Published: March 21, 2019   
Sarah Duvall

St. Katharine Drexel, whose feast day was March 3, is one of my most favored Catholic role models. Katharine Drexel was born into a privileged family in Pennsylvania in 1858. Her family was very wealthy and Katharine and her sisters never wanted for anything.

She traveled often across the country and saw the struggles faced by Native Americans and African Americans, who were recently freed from slavery and yet still faced prejudice, poverty and lack of education. When her parents died, Katharine inherited a great amount of money and decided she wanted to help those less fortunate than her.

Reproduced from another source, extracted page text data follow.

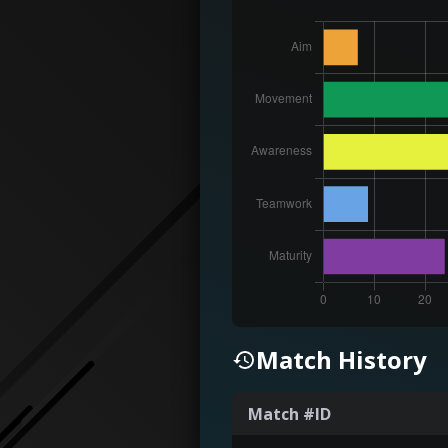
Match History
Match #ID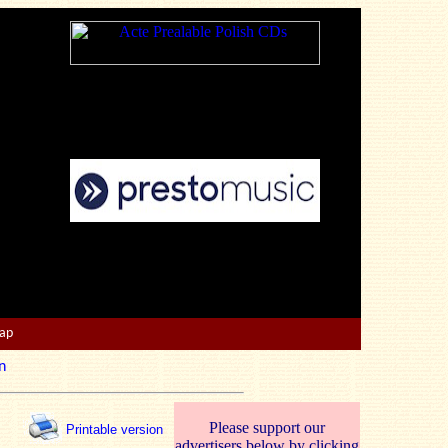
Map
n
Please support our
Printable version
advertisers below by clicking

She and her sisters donated large amounts of money and became very involved in the Saint Francis Mission of South Dakota’s Rosebud Reservation.

Not long after, they sought an audience with Pope Leo XIII to ask for more missionaries to assist the organization. It was then that Katharine was inspired to join the Sisters of Mercy and not long after founded an order of nuns called the Sisters of the Blessed Sacrament.

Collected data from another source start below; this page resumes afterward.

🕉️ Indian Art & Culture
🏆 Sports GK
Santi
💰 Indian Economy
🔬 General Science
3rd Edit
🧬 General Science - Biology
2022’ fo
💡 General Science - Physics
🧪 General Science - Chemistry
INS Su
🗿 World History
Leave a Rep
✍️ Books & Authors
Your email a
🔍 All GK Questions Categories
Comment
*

St. Katharine sacrificed her entire life for the assistance of those stuck in cruel mistreatment and poverty. She gave up all her wealth, which was estimated to be around $5 million. She saw how much others struggled simply to get by and recognized that she was the one to help them. She was willing to give up everything she had ever known, to become poor, just so she could help others rise out of poverty and find God. She died on March 3, 1955, and was canonized in 2000.

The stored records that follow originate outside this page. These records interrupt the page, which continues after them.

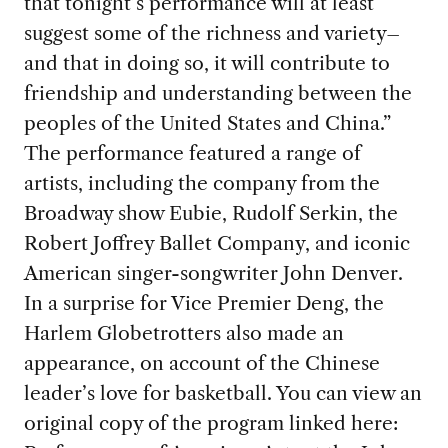
that tonight’s performance will at least
suggest some of the richness and variety–
and that in doing so, it will contribute to
friendship and understanding between the
peoples of the United States and China.”
The performance featured a range of
artists, including the company from the
Broadway show Eubie, Rudolf Serkin, the
Robert Joffrey Ballet Company, and iconic
American singer-songwriter John Denver.
In a surprise for Vice Premier Deng, the
Harlem Globetrotters also made an
appearance, on account of the Chinese
leader’s love for basketball. You can view an
original copy of the program linked here:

A lot of times we see people on the street or in front of stores or gas stations and just drive on by because someone else will help them. We know that there are organizations to help people who struggle to make a living, but we don’t get involved with them.

We say, “Oh, that’s not my job. Someone else will take care of it.” It’s that kind of attitude that I think Katharine Drexel and God himself would be ashamed of. If a millionaire heiress can give up her fortune and livelihood for the benefit of the less fortunate, can’t we give up a little time or money?

My CYM group does a lot of work to help the underprivileged. We take up multiple canned food collections every year and deliver them to our local care center. I am lucky to have a school that is greatly involved in the community’s volunteer work, and through school organizations, such as Key Club, I get to help those around me.

One of my favorite things we do is the Angel Tree. Every year around Christmas, we get to pick a few children who will not get any Christmas presents and buy them everything they could wish for. We buy necessities like toothbrushes and socks, but we also get to buy them new toys, books and most years even a bicycle. It really warms my heart to think that we brought joy to a kid on Christmas, who otherwise would have gotten nothing. 

Sometimes, when I am working a charity dinner or shopping for a food drive, I think to myself, “Why would I do this? It doesn’t benefit me at all. I would rather be out doing something for myself,” but then I remember St. Katharine’s story. She saw such worth in helping others that she left behind her entire life.

If she can give up that much, I should be able to spend two hours serving a dinner or $30 buying necessities. It takes a lot of strength to give up all your wealth, to go from a life of excess to living with only basic necessities.

One day, I wish to be that strong and selfless. I want to be able to give everything I have to someone else because they need it more and to not think twice about it.

Let us stand up and recognize that we are the ones God sent to help. “For we are God’s masterpiece. He has created us anew in Christ Jesus, so we can do the good things he planned for us long ago.” (Ephesians 2:10)

God made us to do his work. We must recognize our job is not to solely take care of ourselves or our loved ones. It is to care for all those around us, and be God’s representation on earth. We are the body of the Church; without our action, the Church cannot do its job in caring for each of us.

Sarah Duvall is a junior at Sacred Heart School in Morrilton. She attends Sacred Heart Church.